====== Provided records ======

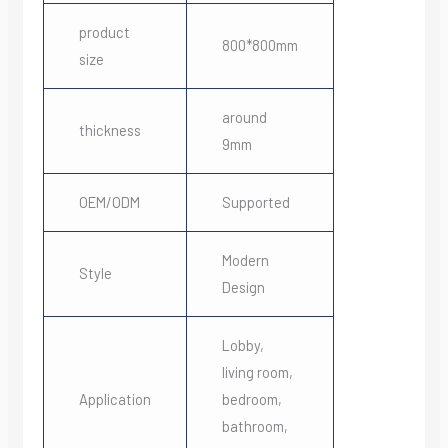
product
800*800mm
size
around
thickness
9mm
OEM/ODM
Supported
Modern
Style
Design
Lobby,
living room,
Application
bedroom,
bathroom,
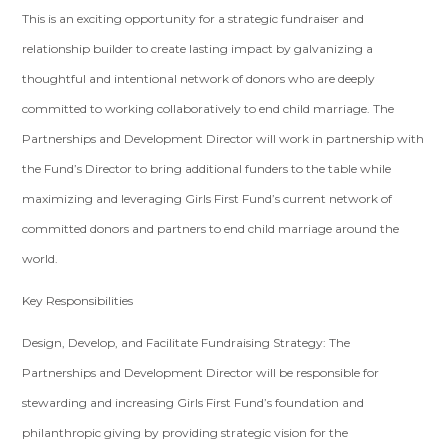
This is an exciting opportunity for a strategic fundraiser and
relationship builder to create lasting impact by galvanizing a
thoughtful and intentional network of donors who are deeply
committed to working collaboratively to end child marriage. The
Partnerships and Development Director will work in partnership with
the Fund’s Director to bring additional funders to the table while
maximizing and leveraging Girls First Fund’s current network of
committed donors and partners to end child marriage around the
world.
Key Responsibilities
Design, Develop, and Facilitate Fundraising Strategy: The
Partnerships and Development Director will be responsible for
stewarding and increasing Girls First Fund’s foundation and
philanthropic giving by providing strategic vision for the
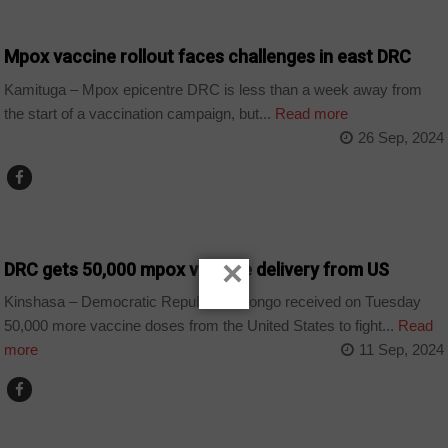
COUNTRIES
Mpox vaccine rollout faces challenges in east DRC
Kamituga – Mpox epicentre DRC is less than a week away from
the start of a vaccination campaign, but...
Read more
26 Sep, 2024
COUNTRIES
×
DRC gets 50,000 mpox vaccine delivery from US
Kinshasa – Democratic Republic of Congo received on Tuesday
50,000 more vaccine doses from the United States to fight...
Read
more
11 Sep, 2024
COUNTRIES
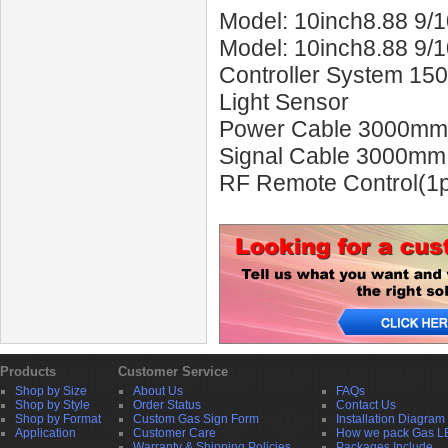
Model: 10inch8.88 9/
Model: 10inch8.88 9/
Controller System 15
Light Sensor
Power Cable 3000mm
Signal Cable 3000mm
RF Remote Control(1p
Products
Customer Service
Shop by Size
About Us
FAQs
Shop by Style
Order Status
Contact Us
Shop by Format
Custom Gas Sign Form
Installation Diagram
Application
Customer Care
How we pack Gas L
Warranty & Shipping Policies
Packages Include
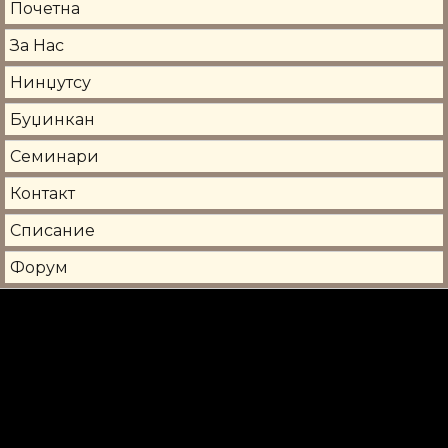
Почетна
За Нас
Нинџутсу
Буџинкан
Семинари
Контакт
Списание
Форум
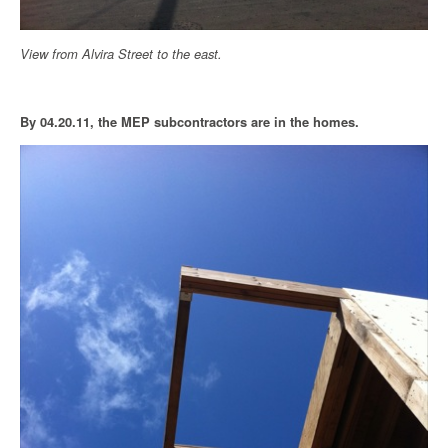
View from Alvira Street to the east.
By 04.20.11, the MEP subcontractors are in the homes.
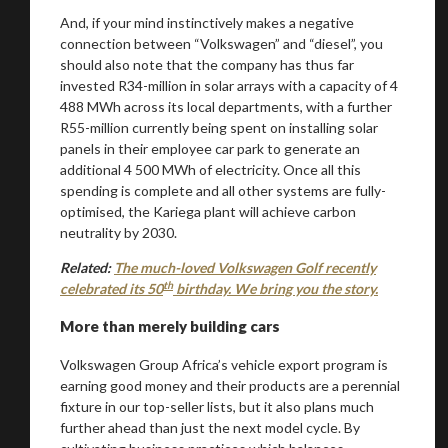
You are now being redirected to one of our
And, if your mind instinctively makes a negative
recommended affiliates
connection between “Volkswagen” and “diesel”, you
should also note that the company has thus far
invested R34-million in solar arrays with a capacity of 4
488 MWh across its local departments, with a further
R55-million currently being spent on installing solar
Stay on ATMi
panels in their employee car park to generate an
additional 4 500 MWh of electricity. Once all this
spending is complete and all other systems are fully-
optimised, the Kariega plant will achieve carbon
neutrality by 2030.
Related:
The much-loved Volkswagen Golf recently
th
celebrated its 50
birthday. We bring you the story.
More than merely building cars
Volkswagen Group Africa’s vehicle export program is
earning good money and their products are a perennial
fixture in our top-seller lists, but it also plans much
further ahead than just the next model cycle. By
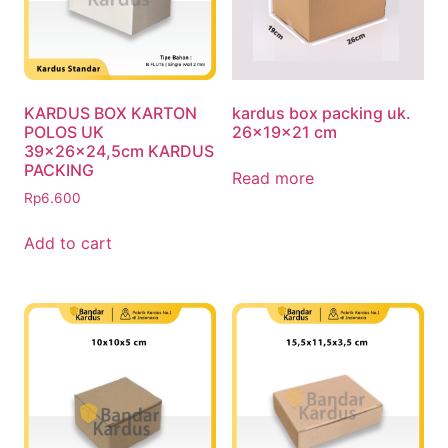
KARDUS BOX KARTON
kardus box packing uk.
POLOS UK
26x19x21 cm
39x26x24,5cm KARDUS
PACKING
Read more
Rp
6.600
Add to cart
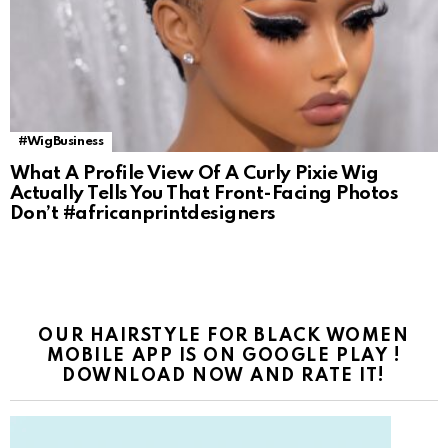
#WigBusiness
What A Profile View Of A Curly Pixie Wig
Actually Tells You That Front-Facing Photos
Don’t #africanprintdesigners
OUR HAIRSTYLE FOR BLACK WOMEN
MOBILE APP IS ON GOOGLE PLAY !
DOWNLOAD NOW AND RATE IT!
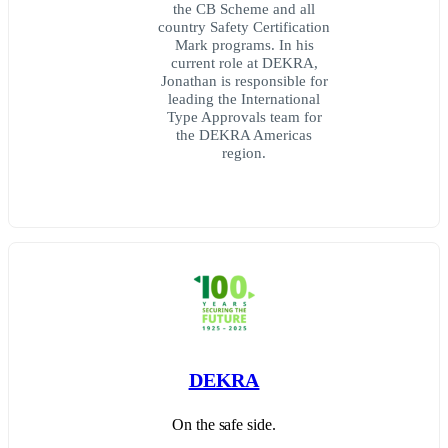
the CB Scheme and all
country Safety Certification
Mark programs. In his
current role at DEKRA,
Jonathan is responsible for
leading the International
Type Approvals team for
the DEKRA Americas
region.
DEKRA
On the safe side.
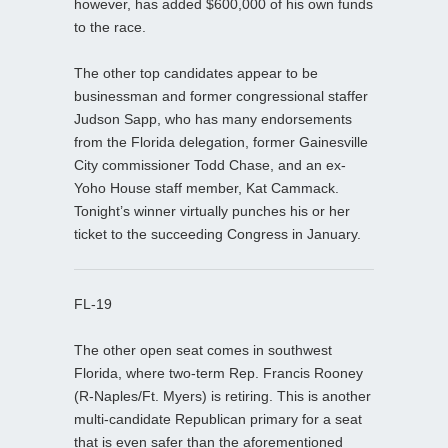
however, has added $600,000 of his own funds
to the race.
The other top candidates appear to be
businessman and former congressional staffer
Judson Sapp, who has many endorsements
from the Florida delegation, former Gainesville
City commissioner Todd Chase, and an ex-
Yoho House staff member, Kat Cammack.
Tonight’s winner virtually punches his or her
ticket to the succeeding Congress in January.
FL-19
The other open seat comes in southwest
Florida, where two-term Rep. Francis Rooney
(R-Naples/Ft. Myers) is retiring. This is another
multi-candidate Republican primary for a seat
that is even safer than the aforementioned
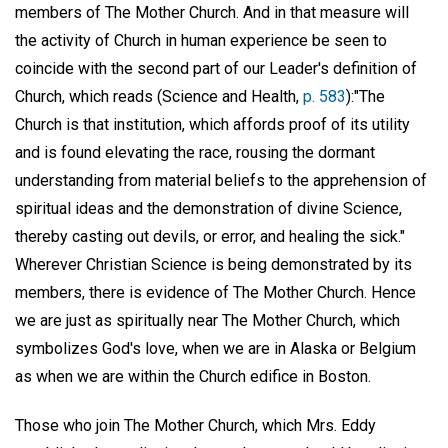
members of The Mother Church. And in that measure will
the activity of Church in human experience be seen to
coincide with the second part of our Leader's definition of
Church, which reads (Science and Health,
p. 583
):"The
Church is that institution, which affords proof of its utility
and is found elevating the race, rousing the dormant
understanding from material beliefs to the apprehension of
spiritual ideas and the demonstration of divine Science,
thereby casting out devils, or error, and healing the sick."
Wherever Christian Science is being demonstrated by its
members, there is evidence of The Mother Church. Hence
we are just as spiritually near The Mother Church, which
symbolizes God's love, when we are in Alaska or Belgium
as when we are within the Church edifice in Boston.
Those who join The Mother Church, which Mrs. Eddy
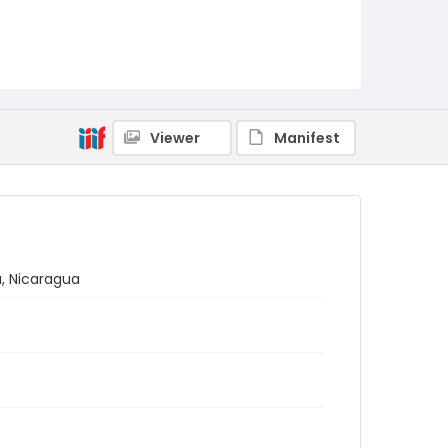
Viewer
Manifest
a, Nicaragua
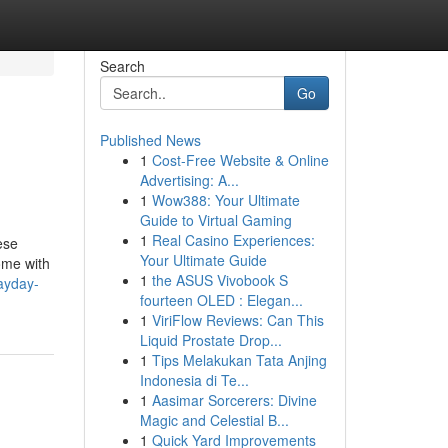
Search
Go
Published News
1
Cost-Free Website & Online
Advertising: A...
1
Wow388: Your Ultimate
Guide to Virtual Gaming
1
Real Casino Experiences:
ese
Your Ultimate Guide
ome with
1
the ASUS Vivobook S
ayday-
fourteen OLED : Elegan...
1
ViriFlow Reviews: Can This
Liquid Prostate Drop...
1
Tips Melakukan Tata Anjing
Indonesia di Te...
1
Aasimar Sorcerers: Divine
Magic and Celestial B...
1
Quick Yard Improvements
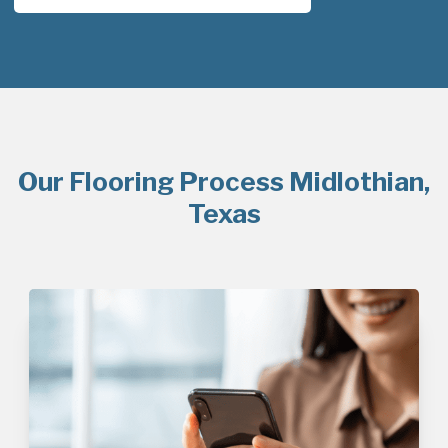
Our Flooring Process Midlothian,
Texas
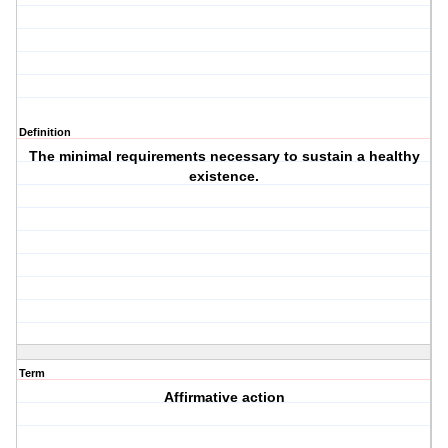
Definition
The minimal requirements necessary to sustain a healthy
existence.
Term
Affirmative action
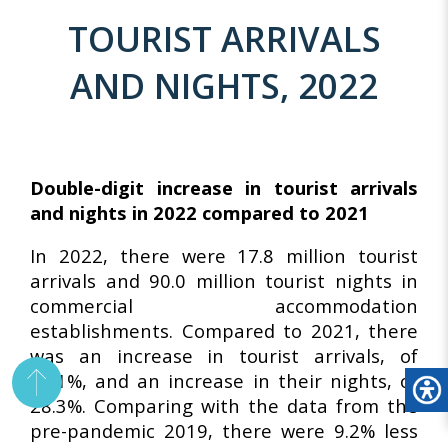
TOURIST ARRIVALS
AND NIGHTS, 2022
Double-digit increase in tourist arrivals
and nights in 2022 compared to 2021
In 2022, there were 17.8 million tourist
arrivals and 90.0 million tourist nights in
commercial accommodation
establishments. Compared to 2021, there
was an increase in tourist arrivals, of
39.1%, and an increase in their nights, of
28.3%. Comparing with the data from the
pre-pandemic 2019, there were 9.2% less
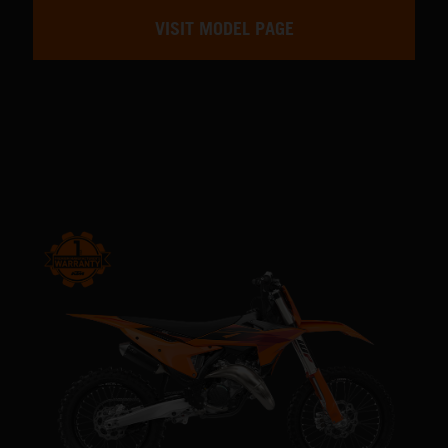
VISIT MODEL PAGE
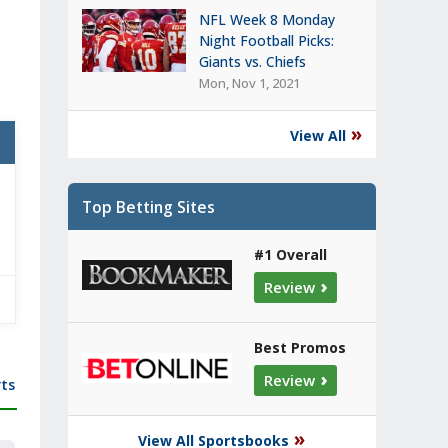
NFL Week 8 Monday
Night Football Picks:
Giants vs. Chiefs
Mon, Nov 1, 2021
»
View All
Top Betting Sites
#1 Overall
›
Review
Best Promos
›
Review
ts
»
View All Sportsbooks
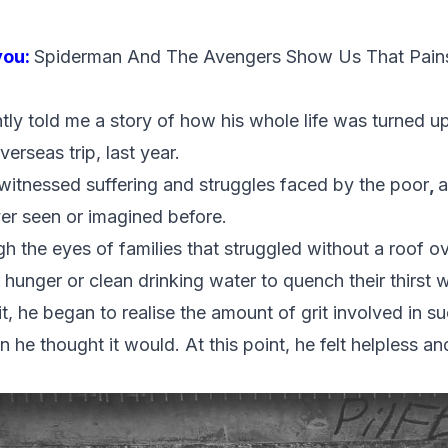
you:
Spiderman And The Avengers Show Us That Pain
tly told me a story of how his whole life was turned u
rseas trip, last year.
e witnessed suffering and struggles faced by the poor
,
a
er seen or imagined before.
gh the eyes of families that struggled without a roof ov
r hunger or clean drinking water to quench their thirst
t, he began to realise the amount of grit involved in suc
 he thought it would. At this point, he felt helpless a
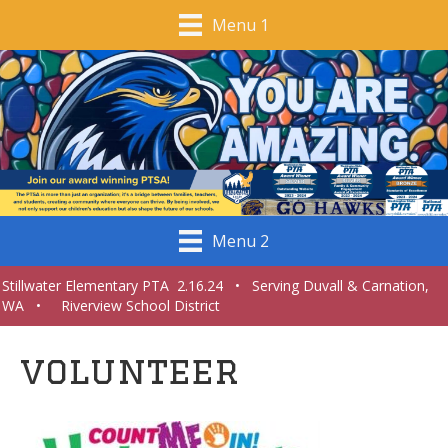
Menu 1
Menu 2
Stillwater Elementary PTA 2.16.24 • Serving Duvall & Carnation,
WA • Riverview School District
volunteer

======

Assigned task:
Show all lines from the entries that hold "increase".

Exercise solution:
Double-digit increase in tourist arrivals
was an increase in tourist arrivals, of
39.1%, and an increase in their nights, of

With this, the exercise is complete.